Individualized Peer-to-peer Reputation

Description

The goal of this project is to give nodes in a p2p system an individualized, probabilistic reputation model of their peers. This should result in a system with high data retention.

An issue at the forefront of peer-to-peer storage is trusting the intent and reliability of the nodes you must communicate with. Schemes such as OpenPGP's web of trust lead to flexible, scalable trust, but require out-of-band information that does not readily translate to a peer-to-peer setting. We propose a similar system where individual peers replace this out-of-band communication with a dynamically learned probability distribution of trust values over nodes. We are implementing a decentralized file exchange protocol to demonstrate the power of personalized, learned trust. The key ideas in our system are that nodes make independent decisions about which nodes to trust and those trust tables are kept private and current. This gives nodes the ability to interact with different classes of peers differently based on trust, leading to more robust and decentralized peer-to-peer protocols. If a node is compromised, the most an attacker can learn is that that node trusted a certain group of other nodes. While the attacker can temporarily masquerade as an uncompromised node, the compromised node contains no detailed information about how the trust was obtained and the level of the mutual relationships between the compromised node and its trusted peers. A secondary motivation is to enable peers to use node profiles to detect and avoid nodes used for censorship and information poisoning, maximizing information survival.
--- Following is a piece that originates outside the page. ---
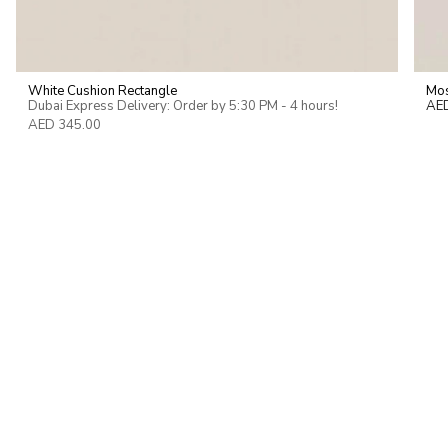
White Cushion Rectangle
Mos
Dubai Express Delivery: Order by 5:30 PM - 4 hours!
AE
AED 345.00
The protocol we are using resembles BitTorrent, but it is completely decentralized and focuses on reliability and availability. By having individual peers calculate and store their own reputation data, our system is less susceptible to attacks that could poison a central reputation source. Also, individual learned reputation allows us to treat reputation as intransitive, letting us handle situations where a peer is a member of two disjoint organizations that have no trust relationship with each other. One important future direction for this system is to ensure that those in remote regions who are most vulnerable to information throttling, both incoming and outgoing, are able to fully participate. Thus, our protocols must scale over wide geographic areas and consequently be resistant to slower network links and interrupted connections. Current methods for BitTorrent scaling, such as utilizing all available upload bandwidth and trying to avoid having a peer send duplicate files should be readily adaptable to our system once we alter the fairness mechanisms to represent reputation. A key task will be for the underlying machine learning algorithm to differentiate between unreliable connections and malicious peers.

Status

The current implementation focuses on a set of negative indicators a node may use to edit its reputation. The next step is to create a broader node profile to match against to complement known areas of misbehavior. We will then use PlanetLab to simulate a large-scale deployment. PlanetLab will allow us to corrupt nodes with respect to either the entire network or a selected set of peers, which should give us a accurate model from which to reason about the security and feasibility of this protocol.